Reputation: 1658
This differs from Write multiple numpy arrays to file in that I need to be able to stream content, rather than writing it all at once.
I need to write multiple compressed numpy arrays in binary to a file. I can not store all the arrays in memory before writing so it is more like streaming numpy arrays to a file.
This currently works fine as text
file = open("some file")
while doing stuff: file.writelines(somearray + "\n") where some array is a new instance every loop
however this does not work if i try and write the arrays as binary.
arrays are created at 30hz and grow too big to keep in memory. They also can not each be stored into a bunch of single array files because that would just be wasteful and cause a huge mess.
So i would like only one file per a session instead of 10k files per a session.
Upvotes: 7
Views: 4814
Reputation: 2981
One option might be to use pickle to save the arrays to a file opened as an append binary
file:
import numpy as np
import pickle
arrays = [np.arange(n**2).reshape((n,n)) for n in range(1,11)]
with open('test.file', 'ab') as f:
for array in arrays:
pickle.dump(array, f)
new_arrays = []
with open('test.file', 'rb') as f:
while True:
try:
new_arrays.append(pickle.load(f))
except EOFError:
break
assert all((new_array == array).all() for new_array, array in zip(new_arrays, arrays))
This might not be the fastest, but it should be fast enough. It might seem like this would take up more data, but comparing these:
x = 300
y = 300
arrays = [np.random.randn(x, y) for x in range(30)]
with open('test2.file', 'ab') as f:
for array in arrays:
pickle.dump(array, f)
with open('test3.file', 'ab') as f:
for array in arrays:
f.write(array.tobytes())
with open('test4.file', 'ab') as f:
for array in arrays:
np.save(f, array)
You'll find the file sizes as 1,025 KB, 1,020 KB, and 1,022 KB respectively.
Upvotes: 3
Reputation: 114911
An NPZ file is just a zip archive, so you could save each array to a temporary NPY file, add that NPY file to the zip archive, and then delete the temporary file.
For example,
import os
import zipfile
import numpy as np
# File that will hold all the arrays.
filename = 'foo.npz'
with zipfile.ZipFile(filename, mode='w', compression=zipfile.ZIP_DEFLATED) as zf:
for i in range(10):
# `a` is the array to be written to the file in this iteration.
a = np.random.randint(0, 10, size=20)
# Name for the temporary file to which `a` is written. The root of this
# filename is the name that will be assigned to the array in the npz file.

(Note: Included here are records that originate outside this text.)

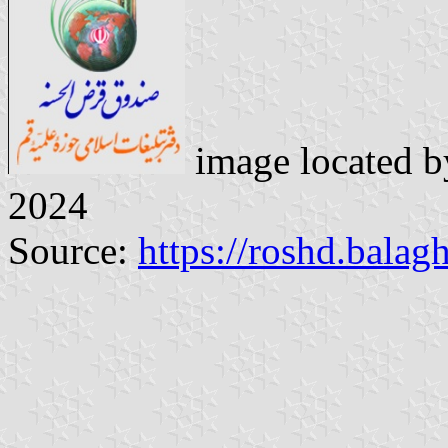
image located 
2024
Source:
https://roshd.balag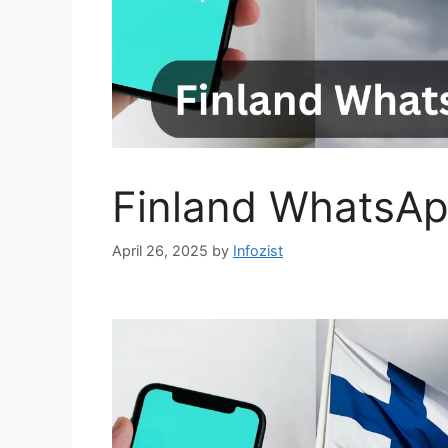
Finland WhatsAp
April 26, 2025
by
Infozist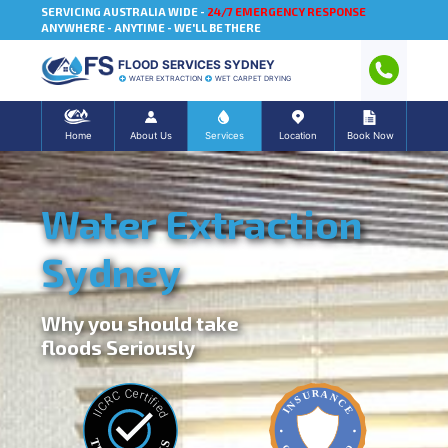
SERVICING AUSTRALIA WIDE -
24/7 EMERGENCY RESPONSE
ANYWHERE - ANYTIME - WE'LL BE THERE
FLOOD SERVICES SYDNEY
WATER EXTRACTION
WET CARPET DRYING
Home
About Us
Services
Location
Book Now
Water Extraction
Sydney
Why you should take
floods Seriously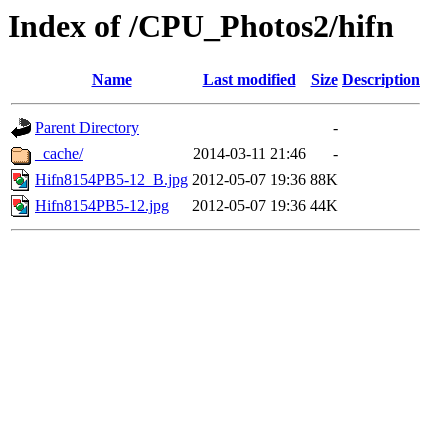
Index of /CPU_Photos2/hifn
Name
Last modified
Size
Description
Parent Directory
-
_cache/
2014-03-11 21:46
-
Hifn8154PB5-12_B.jpg
2012-05-07 19:36
88K
Hifn8154PB5-12.jpg
2012-05-07 19:36
44K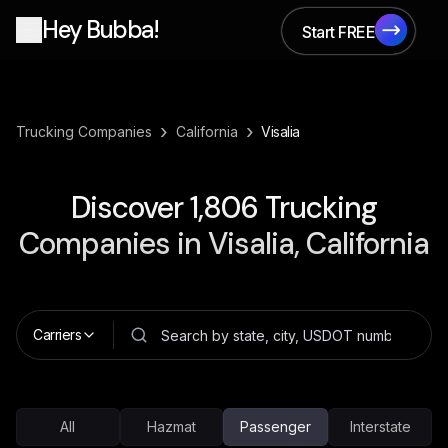
Hey Bubba!
Start FREE
Start FREE
›
›
Trucking Companies
California
Visalia
Discover
1,806
Trucking
Companies in
Visalia, California
Carriers
All
Hazmat
Passenger
Interstate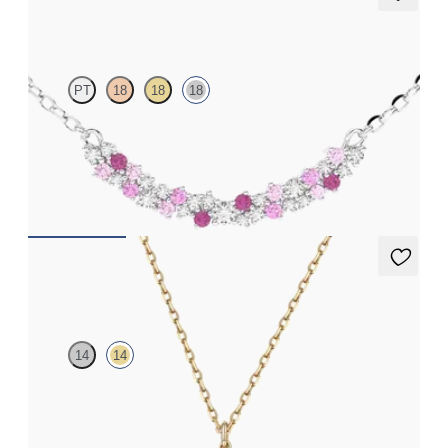
Alba Necklace
PT
18
18
18
Scattered pink sapphire and diamond necklace in 18k white gold
FROM
$1,875
Orla necklace
14
14
Lab-grown diamond floral necklace in 14K yellow gold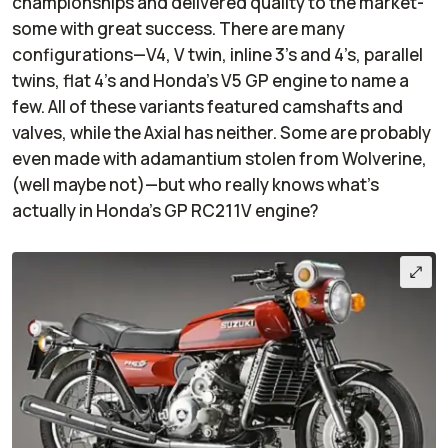
championships and delivered quality to the market-
some with great success. There are many
configurations—V4, V twin, inline 3’s and 4’s, parallel
twins, flat 4’s and Honda’s V5 GP engine to name a
few. All of these variants featured camshafts and
valves, while the Axial has neither. Some are probably
even made with adamantium stolen from Wolverine,
(well maybe not)—but who really knows what's
actually in Honda’s GP RC211V engine?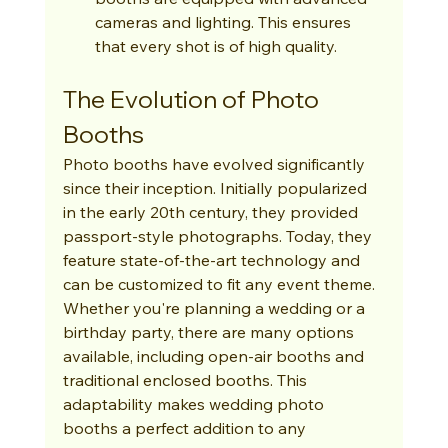
cameras and lighting. This ensures 
that every shot is of high quality.
The Evolution of Photo 
Booths
Photo booths have evolved significantly 
since their inception. Initially popularized 
in the early 20th century, they provided 
passport-style photographs. Today, they 
feature state-of-the-art technology and 
can be customized to fit any event theme. 
Whether you're planning a wedding or a 
birthday party, there are many options 
available, including open-air booths and 
traditional enclosed booths. This 
adaptability makes wedding photo 
booths a perfect addition to any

# I've used 'arr_{}' (e.g. 'arr_0', 'arr_1', ...), similar to how `np.savez`
# treats positional arguments.
tmpfilename = "arr_{}.npy".format(i)
# Save `a` to a npy file.
np.save(tmpfilename, a)
# Add the file to the zip archive.
zf.write(tmpfilename)
# Delete the npy file.
os.remove(tmpfilename)
Here's an example where that script is run, and then the data is read back using np.load
:
In [1]: !ls
add_array_to_zip.py
In [2]: run add_array_to_zip.py
In [3]: !ls
add_array_to_zip.py foo.npz
In [4]: foo = np.load('foo.npz')
In [5]: foo.files
Out[5]:
['arr_0',
'arr_1',
'arr_2',
'arr_3',
'arr_4',
'arr_5',
'arr_6',
'arr_7',
'arr_8',
'arr_9']
In [6]: foo['arr_0']
Out[6]: array([0, 9, 3, 7, 2, 2, 7, 2, 0, 5, 8, 1, 1, 0, 4, 2, 5, 1, 8, 2])
You'll have to test this on your system to see if it can keep up with your array generation process.
Another alternative is to use something like HDF5, with either h5py or pytables.
Upvotes: 4